Par souveraineté européenne, nous entendons la capacité que devrait avoir l'Union européenne à 27 de se comporter en Etat souverain global, sur le modèle des grands bloc continentaux avec qui elle est en compétition.

Nous pensons pour notre part que la construction progressive d'une Europe fédérale serait la seule voie réaliste en ce sens. Mais dans l'immédiat rien n'empêcherait les Etats nationaux et l'Union de faire preuve ensemble d'un peu plus de souveraineté collective, par exemple face à la dictature des marchés. Or ils ne le font pas car ils se sont faits, à quelques nuances près, les défenseurs du jeu libéral. Celui-ci laisse à ce que nous nommons les corporatocraties internationales toutes latitudes pour exploiter à leur profit les divisions et le manque de patriotisme européen des opinions nationales.

Quelle influence peuvent avoir à cet égard les campagnes politiques souverainistes nationales, telles qu'illustrées en France par Marine Le Pen le 9 décembre sur France 2 ? Il est incontestable qu'en l'écoutant énumérer les critiques du Front National à l'égard de l'Europe, beaucoup d'auditeurs, notamment ceux qui sont les plus atteints par la crise, n'ont pu que l'approuver.

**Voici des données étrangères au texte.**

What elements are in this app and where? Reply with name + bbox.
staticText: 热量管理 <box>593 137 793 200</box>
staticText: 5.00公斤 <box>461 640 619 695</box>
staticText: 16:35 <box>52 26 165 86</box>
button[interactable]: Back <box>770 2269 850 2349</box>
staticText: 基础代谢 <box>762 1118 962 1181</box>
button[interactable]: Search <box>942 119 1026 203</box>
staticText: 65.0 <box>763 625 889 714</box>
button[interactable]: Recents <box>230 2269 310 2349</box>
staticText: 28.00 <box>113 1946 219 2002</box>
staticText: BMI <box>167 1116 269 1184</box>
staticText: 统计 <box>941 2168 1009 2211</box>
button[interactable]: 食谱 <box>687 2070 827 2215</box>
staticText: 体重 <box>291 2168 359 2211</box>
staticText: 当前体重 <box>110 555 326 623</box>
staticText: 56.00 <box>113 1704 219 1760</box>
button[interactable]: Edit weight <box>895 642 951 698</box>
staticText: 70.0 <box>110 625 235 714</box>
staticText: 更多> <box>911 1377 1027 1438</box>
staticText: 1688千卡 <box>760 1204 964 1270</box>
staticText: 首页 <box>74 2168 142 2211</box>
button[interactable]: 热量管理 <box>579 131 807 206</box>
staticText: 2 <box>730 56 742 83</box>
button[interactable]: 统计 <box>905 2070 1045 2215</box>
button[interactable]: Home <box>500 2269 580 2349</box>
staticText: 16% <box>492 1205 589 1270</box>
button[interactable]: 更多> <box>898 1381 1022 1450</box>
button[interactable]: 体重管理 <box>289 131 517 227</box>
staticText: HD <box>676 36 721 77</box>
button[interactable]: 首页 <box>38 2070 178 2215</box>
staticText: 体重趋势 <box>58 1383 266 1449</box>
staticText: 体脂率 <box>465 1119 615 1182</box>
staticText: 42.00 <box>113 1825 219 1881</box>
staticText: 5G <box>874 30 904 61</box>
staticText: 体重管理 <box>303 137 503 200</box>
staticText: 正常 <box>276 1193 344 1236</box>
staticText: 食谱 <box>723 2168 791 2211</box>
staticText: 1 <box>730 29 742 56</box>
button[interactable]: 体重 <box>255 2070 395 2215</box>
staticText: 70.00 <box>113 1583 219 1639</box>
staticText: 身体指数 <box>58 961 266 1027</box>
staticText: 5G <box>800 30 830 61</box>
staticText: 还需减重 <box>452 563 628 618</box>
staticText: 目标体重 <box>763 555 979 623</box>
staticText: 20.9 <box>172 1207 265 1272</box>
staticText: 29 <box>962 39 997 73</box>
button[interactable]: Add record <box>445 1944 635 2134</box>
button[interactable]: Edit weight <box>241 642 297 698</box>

Si faire partie de l'Union européenne consiste à accepter les délocalisations, le manque de protection aux frontières, la couverture des déficits budgétaires par l'appel aux fonds spéculatifs plutôt qu'à la création raisonnée de monnaie par la Banque Centrale Européenne, alors ils ne peuvent qu'être ouverts aux discours souverainistes prônant la sortie de la zone euro et de l'Union européenne.

De ce fait, le discours du Front National ne peut que retirer des électeurs à la droite gouvernementale. Il met en relief les incohérences d'un gouvernement et d'un président de la République dont l'électorat est incapable de préciser la position à l'égard de la construction européenne. Face à « Bruxelles », Nicolas Sarkozy, pour le citer, passe ainsi en permanence de la critique irresponsable au soutien des décisions les plus inspirées du néo-libéralisme ambiant. Au G8 ou au G20, il ne fera certainement pas mieux, jouant son jeu personnel plutôt que cherchant à fédérer les points forts de l'Europe, notamment l'union franco-allemande. Le Pouvoir est, comme l'on dit, illisible quand il s'agit de l'avenir des Européens et de l'Europe. Il est incapable de proposer des perspectives à moyen ou long terme mettant en évidence la façon dont une Union Européenne enfin dynamisée pourrait faire face aux grandes crises qui s'annoncent. C'est malheureusement aussi le cas de la plupart sinon de la totalité des gouvernements européens.

D'où la séduction qu'exerce le discours souverainiste. Malheureusement tant pour la France que pour l'Europe, ce discours repose sur l'ignorance crasse des contraintes qu'impose désormais la structuration du monde en grands blocs. Cette ignorance sautait aux yeux lorsque l'on observait l'embarras et le langage de bois de Marine Le Pen, confrontée à la question simple de savoir ce qu'elle ferait pour éviter la ruine de la France, une fois sortie de l'Europe et enfermée dans ses barrières nationales. Elle ne voulait pas reconnaître qu'elle proposait un modèle proche de celui de la Corée du Nord ou de l'ancienne Roumanie de Ceaucescu. Une nouvelle fois se vérifie le dicton selon lequel le Front National pose d'à peu près bonnes questions mais propose de mauvaises réponses.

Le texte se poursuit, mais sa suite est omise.